Anggota BPK Achsanul Qosasih menilai, BUMN secara prinsip harus tunduk pada UU Keuangan Negara dan UU Kekayaan Negara. Achsanul menilai, aturan ini akan bertabrakan dan melanggar aturan lainnya tentang kekayaan negara.
Sesuai ketentuan, semua saham yang masuk dalam kekayaan negara, pengambilalihan ataupun perubahan status kepemilikan harus persetujuan DPR. "Semua pengurangan kekayaan negara harus mendapat persetujuan rakyat (DPR)," ujarnya dalam keterangan persnya, Jumat (13/1).

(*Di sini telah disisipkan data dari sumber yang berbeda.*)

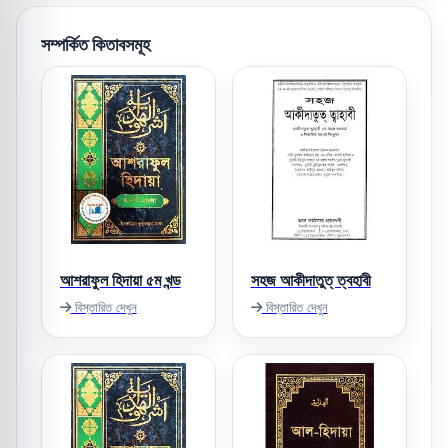
সম্পর্কিত কিতাবসমূহ
আশরাফুল হিদায়া ৫ম খন্ড
সহজ আকীদাতুত্ ‌ত্বহাবী
বিস্তারিত দেখুন
বিস্তারিত দেখুন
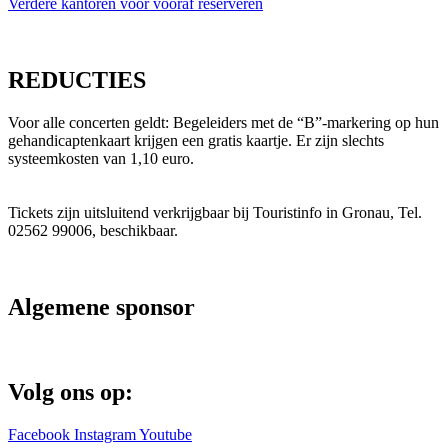
Verdere kantoren voor vooraf reserveren
REDUCTIES
Voor alle concerten geldt: Begeleiders met de “B”-markering op hun
gehandicaptenkaart krijgen een gratis kaartje. Er zijn slechts
systeemkosten van 1,10 euro.
Tickets zijn uitsluitend verkrijgbaar bij Touristinfo in Gronau, Tel.
02562 99006, beschikbaar.
Algemene sponsor
Volg ons op:
Facebook
Instagram
Youtube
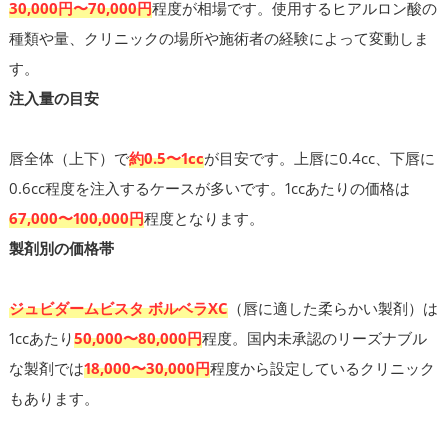
30,000円〜70,000円
程度が相場です。使用するヒアルロン酸の
種類や量、クリニックの場所や施術者の経験によって変動しま
す。
注入量の目安
唇全体（上下）で
約0.5〜1cc
が目安です。上唇に0.4cc、下唇に
0.6cc程度を注入するケースが多いです。1ccあたりの価格は
67,000〜100,000円
程度となります。
製剤別の価格帯
ジュビダームビスタ ボルベラXC
（唇に適した柔らかい製剤）は
1ccあたり
50,000〜80,000円
程度。国内未承認のリーズナブル
な製剤では
18,000〜30,000円
程度から設定しているクリニック
もあります。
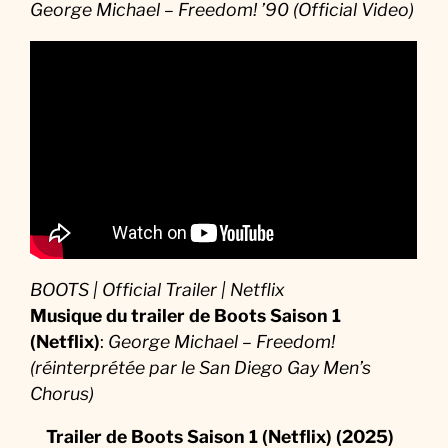
George Michael – Freedom! ’90 (Official Video)
BOOTS | Official Trailer | Netflix
Musique
du trailer de Boots Saison 1
(Netflix)
:
George Michael – Freedom!
(réinterprétée par le San Diego Gay Men’s
Chorus)
Trailer de Boots Saison 1 (Netflix) (2025)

Sebelumnya, Pengamat Kebijakan Publik Agus Pambagyo berpendapat aturan tersebut berbahaya karena saham BUMN yang dimiliki negara dapat berpindah tangan ke siapapun tanpa diketahui oleh DPR.
"Jika dilihat kontennya ada dua hal bermasalah. Pertama klausul perubahan kekayaan negara. Dalam PP ini setiap perpindahan aset negara ke BUMN lain atau Perusahaan Swasta, itu tanpa harus persetujuan DPR," kata Agus.
Dalam PP tersebut, tertulis di pasal 22A yang berbunyi, bahwa Penyertaan Modal Negara yang berasal dari kekayaan negara berupa saham milik negara pada BUMN atau Perseroan Terbatas sebagaimana dimaksud dalam Pasal 2 ayat (2) huruf d kepada BUMN atau Perseroan Terbatas lain, dilakukan oleh Pemerintah Pusat tanpa melalui mekanisme Anggaran Pendapatan dan Belanja Negara.
"Maksudnya, ketika ada perpindahan kepemilikan saham yang dimiliki negara dalam hal ini BUMN ke perusahaan lain ataupun pengalihan saham melalui Penyertaan Modal Negara (PMN) maka tidak melalui mekanisme APBN. Jadi pengalihan saham melalui PMN bisa dilakukan pemerintah kapan saja tanpa wewenang DPR," kata Agus menambahkan.